- Born: 10 November 1895 Hildesheim
- Died: 17 April 1918 (aged 22)
- Allegiance: Germany
- Branch: Artillery; infantry; aviation
- Rank: Lieutenant
- Unit: Kasta 9; Jasta 21; Jasta 5
- Commands: Jasta 5; Jasta 46
- Awards: Iron Cross First and Second Class

= Rudolf Matthaei =

German flying ace

Leutnant Rudolf Matthaei (10 November 1895 – 17 April 1918) was a German World War I flying ace credited with ten aerial victories.

==Early life==
Rudolf Matthaei was born in Hildesheim, Saxony, on 10 November 1895.

==Military service==
Matthaei joined Saxon Field Artillery Regiment No. 46 as an officer candidate on 13 February 1914. His first wartime service was in France.
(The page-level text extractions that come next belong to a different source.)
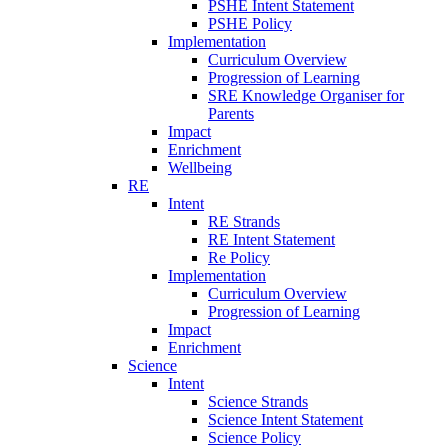
PSHE Intent Statement
PSHE Policy
Implementation
Curriculum Overview
Progression of Learning
SRE Knowledge Organiser for
Parents
Impact
Enrichment
Wellbeing
RE
Intent
RE Strands
RE Intent Statement
Re Policy
Implementation
Curriculum Overview
Progression of Learning
Impact
Enrichment
Science
Intent
Science Strands
Science Intent Statement
Science Policy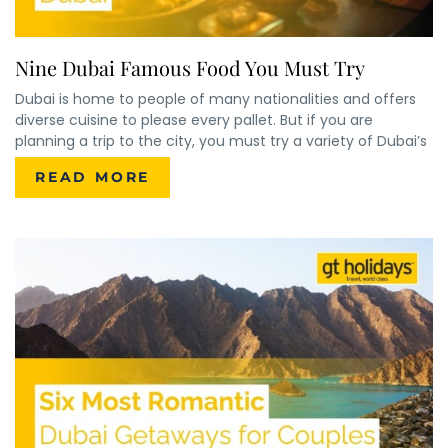
Nine Dubai Famous Food You Must Try
Dubai is home to people of many nationalities and offers
diverse cuisine to please every pallet. But if you are
planning a trip to the city, you must try a variety of Dubai’s
READ MORE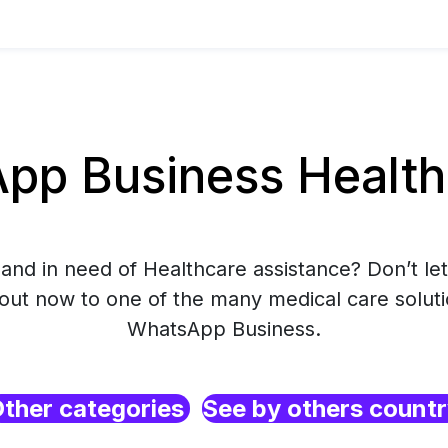
p Business Health
and in need of Healthcare assistance? Don’t let
 out now to one of the many medical care soluti
WhatsApp Business.
ther categories
See by others count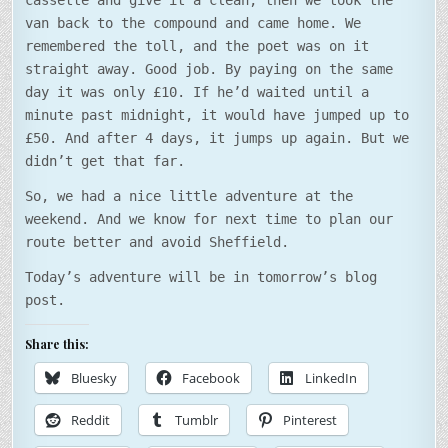
cassette and give it a clean, then we took the
van back to the compound and came home. We
remembered the toll, and the poet was on it
straight away. Good job. By paying on the same
day it was only £10. If he’d waited until a
minute past midnight, it would have jumped up to
£50. And after 4 days, it jumps up again. But we
didn’t get that far.
So, we had a nice little adventure at the
weekend. And we know for next time to plan our
route better and avoid Sheffield.
Today’s adventure will be in tomorrow’s blog
post.
Share this:
Bluesky
Facebook
LinkedIn
Reddit
Tumblr
Pinterest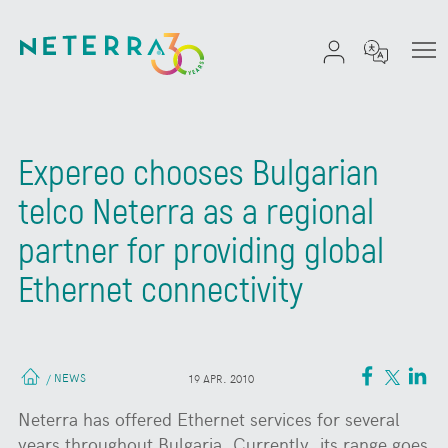
Expereo chooses Bulgarian
telco Neterra as a regional
partner for providing global
Ethernet connectivity
NEWS
/
19 APR. 2010
Neterra has offered Ethernet services for several
years throughout Bulgaria. Currently, its range goes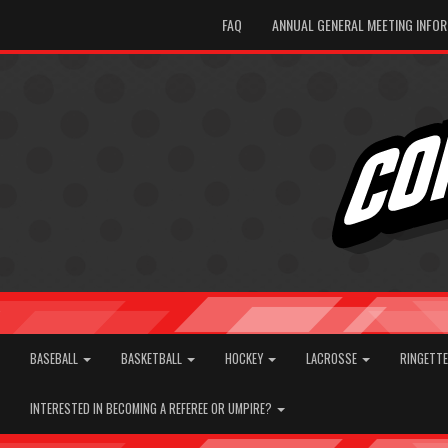
FAQ
ANNUAL GENERAL MEETING INFO
BASEBALL
BASKETBALL
HOCKEY
LACROSSE
RINGETT
INTERESTED IN BECOMING A REFEREE OR UMPIRE?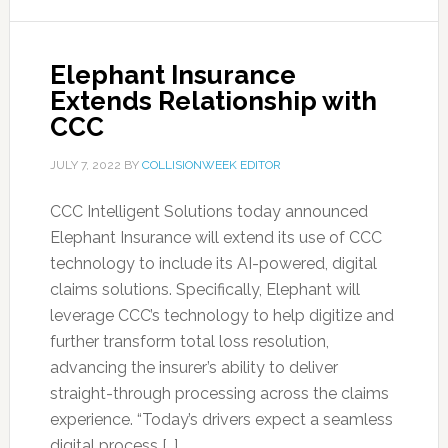
Elephant Insurance
Extends Relationship with
CCC
JULY 7, 2022
BY
COLLISIONWEEK EDITOR
CCC Intelligent Solutions today announced
Elephant Insurance will extend its use of CCC
technology to include its AI-powered, digital
claims solutions. Specifically, Elephant will
leverage CCC’s technology to help digitize and
further transform total loss resolution,
advancing the insurer’s ability to deliver
straight-through processing across the claims
experience. “Today’s drivers expect a seamless
digital process […]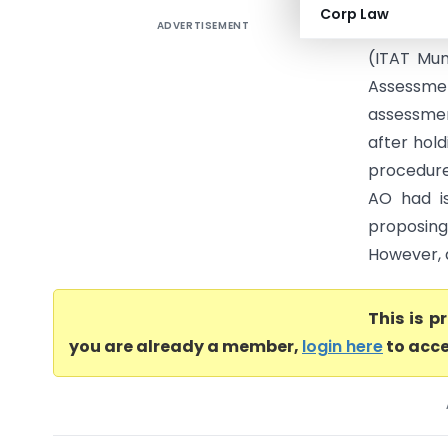
Corp Law
ADVERTISEMENT
Marriott I
(ITAT Mum
Assessmen
assessmen
after hold
procedure
AO had i
proposin
However, a
This is 
you are already a member,
login here
to acce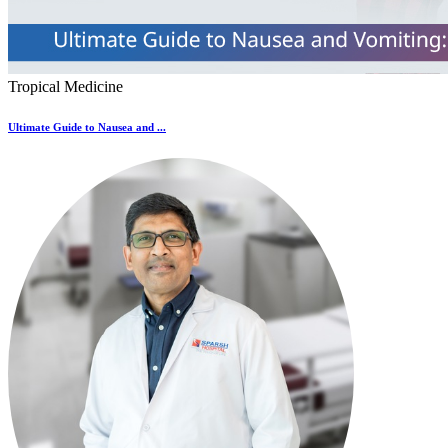
Tropical Medicine
Ultimate Guide to Nausea and ...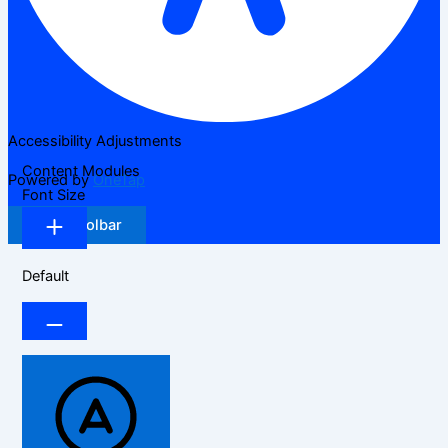
Accessibility Adjustments
Content Modules
Powered by
OneTap
Font Size
Hide Toolbar
Default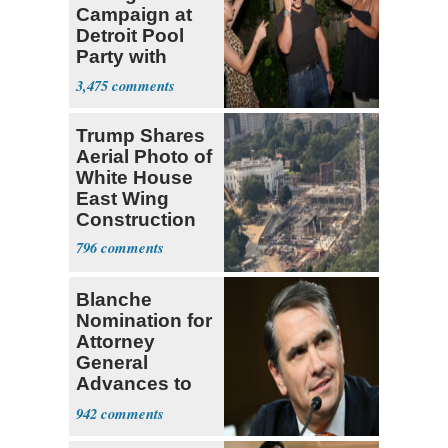
Campaign at
Detroit Pool
Party with
Hasan Piker
3,475
Trump Shares
Aerial Photo of
White House
East Wing
Construction
796
Blanche
Nomination for
Attorney
General
Advances to
Senate Floor
942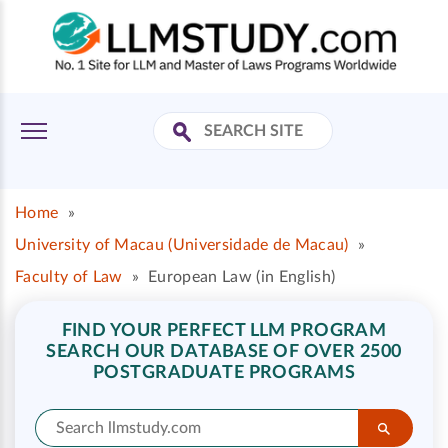
Home
»
University of Macau (Universidade de Macau)
»
Faculty of Law
»
European Law (in English)
FIND YOUR PERFECT LLM PROGRAM
SEARCH OUR DATABASE OF OVER 2500
POSTGRADUATE PROGRAMS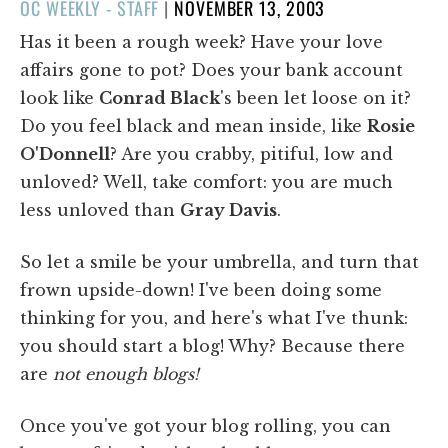
POSTED
OC WEEKLY - STAFF
|
NOVEMBER 13, 2003
ON
Has it been a rough week? Have your love
affairs gone to pot? Does your bank account
look like
Conrad Black
's been let loose on it?
Do you feel black and mean inside, like
Rosie
O'Donnell
? Are you crabby, pitiful, low and
unloved? Well, take comfort: you are much
less unloved than
Gray Davis
.
So let a smile be your umbrella, and turn that
frown upside-down! I've been doing some
thinking for you, and here's what I've thunk:
you should start a blog! Why? Because there
are
not enough blogs!
Once you've got your blog rolling, you can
He was commissioned on 23 April 1915. He shipped out with his regiment to the Eastern Front. After a transfer to Infantry Regiment No. 79, Matthaei returned to France in September 1915. In early 1916, he began aviation training. He was assigned to Kasta 9 on 12 October 1916. He upgraded to fighter pilot at Valenciennes during the first two months of 1917. In late February, he was posted to Jagdstaffel 21. On 24 March 1917, he shot down an observation balloon for his first victory. After an unconfirmed claim on 15 April, he shot down a second balloon on 30 April. By 22 November 1917, he had a string of nine victories credited to Jasta 21, even though he had been posted to Jagdstaffel 5 in June and become its temporary commander in August. On 17 December, he was promoted to command of Jagdstaffel 46. On 21 February, he capped his career with his tenth win, when he shot down a Spad over Wavrin.

On 17 April, he spun in, crashed, and burned on his home airfield. He was pulled alive from the wreckage, but died later that night. He had been awarded both classes of the Iron Cross, as well as the Brunswick State War Service Cross.